Principal Hoskinson and his wife, Kim's names fill pages of web searches with mug shots and videos of their first court appearances.

But it turns out, none of the allegations against them were true. Now the couple is left to wonder how their online footprints will impact the rest of their lives.

We learned this week the Hoskinsons were falsely accused of child abuse by a family member. After being cleared, their jobs as educators were reinstated.

The charges were dropped, but it took two months to clear their names, legally.

Attorney Anthony Rickman says it's almost impossible to undo what's already been done online, but it is possible to minimize the damage.

LINK: Cleared of accusations, Coleman principal returns to work

"It's very hard to get rid of that," said Rickman. "There are websites, companies [such as] Reputation Defender, that can do what they can do to lower the bad stories on Google and raise to the forefront the more favorable stories. Basically your hiding the negatives."

Rickman says you can also expunge your criminal record, but that takes time and money.
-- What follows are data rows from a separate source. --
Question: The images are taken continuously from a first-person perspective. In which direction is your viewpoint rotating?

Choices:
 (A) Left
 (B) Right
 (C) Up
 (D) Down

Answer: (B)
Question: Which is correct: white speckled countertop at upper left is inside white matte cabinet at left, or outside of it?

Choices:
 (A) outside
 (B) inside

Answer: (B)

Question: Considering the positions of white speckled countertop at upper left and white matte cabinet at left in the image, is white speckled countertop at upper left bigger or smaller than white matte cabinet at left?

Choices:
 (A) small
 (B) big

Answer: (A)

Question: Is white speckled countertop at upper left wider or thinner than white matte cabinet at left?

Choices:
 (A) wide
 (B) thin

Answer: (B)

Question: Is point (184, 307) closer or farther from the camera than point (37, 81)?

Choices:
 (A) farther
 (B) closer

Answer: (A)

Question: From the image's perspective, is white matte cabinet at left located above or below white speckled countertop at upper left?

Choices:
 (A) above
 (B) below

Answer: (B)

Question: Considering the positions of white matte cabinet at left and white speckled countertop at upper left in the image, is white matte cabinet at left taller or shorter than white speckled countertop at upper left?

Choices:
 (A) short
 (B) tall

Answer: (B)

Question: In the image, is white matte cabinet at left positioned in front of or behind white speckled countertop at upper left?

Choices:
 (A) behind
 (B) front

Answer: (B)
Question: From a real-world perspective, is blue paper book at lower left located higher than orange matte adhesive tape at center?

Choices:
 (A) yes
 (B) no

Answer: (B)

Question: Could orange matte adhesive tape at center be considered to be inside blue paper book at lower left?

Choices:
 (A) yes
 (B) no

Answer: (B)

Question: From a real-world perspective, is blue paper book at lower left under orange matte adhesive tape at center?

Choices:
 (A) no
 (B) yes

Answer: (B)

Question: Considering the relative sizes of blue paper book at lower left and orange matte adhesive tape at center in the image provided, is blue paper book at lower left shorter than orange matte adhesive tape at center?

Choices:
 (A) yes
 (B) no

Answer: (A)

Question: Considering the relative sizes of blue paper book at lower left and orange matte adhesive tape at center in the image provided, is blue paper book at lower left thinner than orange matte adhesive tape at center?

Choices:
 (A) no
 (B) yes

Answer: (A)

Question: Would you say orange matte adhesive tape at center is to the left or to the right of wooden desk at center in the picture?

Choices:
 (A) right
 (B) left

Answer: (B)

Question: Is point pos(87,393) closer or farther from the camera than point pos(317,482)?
It could take up to 10 months to get something removed from public records and it's not cheap.

"What that does effectively is remove that case, destroys that case from public record. It allows the mug shot to be removed. It also takes the information off the clerk's website and the physical file is destroyed," said Rickman.
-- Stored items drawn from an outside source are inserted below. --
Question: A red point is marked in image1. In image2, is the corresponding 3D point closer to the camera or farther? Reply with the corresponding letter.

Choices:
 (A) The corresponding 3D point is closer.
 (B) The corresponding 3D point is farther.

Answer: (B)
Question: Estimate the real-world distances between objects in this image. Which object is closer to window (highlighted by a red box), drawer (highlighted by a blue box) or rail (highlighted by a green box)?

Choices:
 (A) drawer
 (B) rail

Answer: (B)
Rickman says, aside from damaging their reputations, the Hoskinsons won't even get their money back for posting bond, not to mention their attorney fees.

But all of this pales in comparison to Michael's real focus which, he says, is on rebuilding his work and family life.

His reputation, he says, will take care of itself. 

"I go back to being Mike. I can only be me and that's it. Leading with my heart that's what I've always done," said Hoskinson.